One of those changes involved my role at the station. It took Lyle just one week to see what Descutner missed in more than three years: that I had potential beyond just being a Chyron operator and film archivist. Just one week into Lyle’s regime, he gave me a new title: associate producer. Well, it sounded good, but I still had to run the Chyron every night. Two weeks later (September 5) I started writing news cut-ins, and by October I was also producing the Community Close-Up news segments. In November the challenge was to produce a live debate between Miami Mayor Maurice Ferre and challenger Xavier Suarez. (Mayor Ferre lost his Rolex watch that night, and we turned the station upside down, trying to find it!) In December I worked with Mayco Villafana in putting some news shows together, and when Villafana went on vacation on January 2, 1984 (the night the University Of Miami won the national championship, at the Orange Bowl), I made my solo producing debut. Air Florida’s troubles dominated the news that week, which gave me several easy-to-decide leads. That first week went well, and in short time, I had made the leap to “producer”. There to offer support and congratulations was Larry Lyle. I thought he was a great guy. I thought I was going to love producing the news. Yeah, right.

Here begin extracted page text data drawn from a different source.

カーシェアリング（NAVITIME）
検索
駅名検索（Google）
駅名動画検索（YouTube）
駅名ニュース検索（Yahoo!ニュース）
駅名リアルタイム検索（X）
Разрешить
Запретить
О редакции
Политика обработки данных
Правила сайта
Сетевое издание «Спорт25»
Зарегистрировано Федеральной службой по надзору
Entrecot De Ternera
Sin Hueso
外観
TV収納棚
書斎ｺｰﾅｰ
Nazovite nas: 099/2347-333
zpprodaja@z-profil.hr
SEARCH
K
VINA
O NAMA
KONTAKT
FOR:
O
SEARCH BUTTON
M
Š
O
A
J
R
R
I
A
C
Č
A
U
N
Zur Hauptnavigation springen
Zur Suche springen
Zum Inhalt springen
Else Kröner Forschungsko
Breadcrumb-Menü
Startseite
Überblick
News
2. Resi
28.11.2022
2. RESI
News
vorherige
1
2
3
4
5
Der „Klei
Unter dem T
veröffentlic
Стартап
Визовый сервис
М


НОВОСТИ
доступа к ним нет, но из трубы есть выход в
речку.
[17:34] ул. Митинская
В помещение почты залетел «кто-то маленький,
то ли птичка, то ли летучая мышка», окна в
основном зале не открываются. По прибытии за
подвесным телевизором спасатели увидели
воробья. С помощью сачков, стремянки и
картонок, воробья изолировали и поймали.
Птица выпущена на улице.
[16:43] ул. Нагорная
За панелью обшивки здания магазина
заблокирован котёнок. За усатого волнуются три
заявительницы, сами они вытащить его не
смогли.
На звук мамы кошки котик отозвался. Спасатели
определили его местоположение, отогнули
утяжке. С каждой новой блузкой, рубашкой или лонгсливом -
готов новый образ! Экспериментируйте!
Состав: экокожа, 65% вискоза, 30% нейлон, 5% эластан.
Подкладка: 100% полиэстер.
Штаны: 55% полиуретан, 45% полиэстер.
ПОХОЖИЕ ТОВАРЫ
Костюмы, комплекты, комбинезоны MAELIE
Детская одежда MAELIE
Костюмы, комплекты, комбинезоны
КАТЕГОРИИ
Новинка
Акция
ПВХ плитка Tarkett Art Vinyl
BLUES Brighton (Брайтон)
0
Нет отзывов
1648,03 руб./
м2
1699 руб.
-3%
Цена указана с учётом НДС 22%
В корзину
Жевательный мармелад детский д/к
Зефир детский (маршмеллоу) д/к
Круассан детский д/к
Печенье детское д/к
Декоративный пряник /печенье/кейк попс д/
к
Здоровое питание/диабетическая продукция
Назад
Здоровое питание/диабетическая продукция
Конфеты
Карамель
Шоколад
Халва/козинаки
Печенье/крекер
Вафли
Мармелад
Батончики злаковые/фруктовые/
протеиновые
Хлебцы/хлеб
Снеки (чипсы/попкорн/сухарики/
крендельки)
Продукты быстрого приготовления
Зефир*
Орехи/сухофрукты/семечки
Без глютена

(Click image to view full screen)


I don’t know a lot of what went on behind the scenes. I don’t know what pressures Lyle faced or why he went on do some of the things he later did. I do know the way I viewed producing the news was being shaped by his words, his memos, his critiques, and his actions. I watched him slowly torpedo the improved morale around the newsroom, for reasons that I’ll probably never understand. The man with the big smile who seemed to really care about The Ten O’Clock News was living a secret life, and bringing those demons to the office with him. I would truly love to tell his story without recalling any of those demons, but I can’t honestly tell his story… or mine… without presenting some of the rough stuff. So bear with me. There is more to come.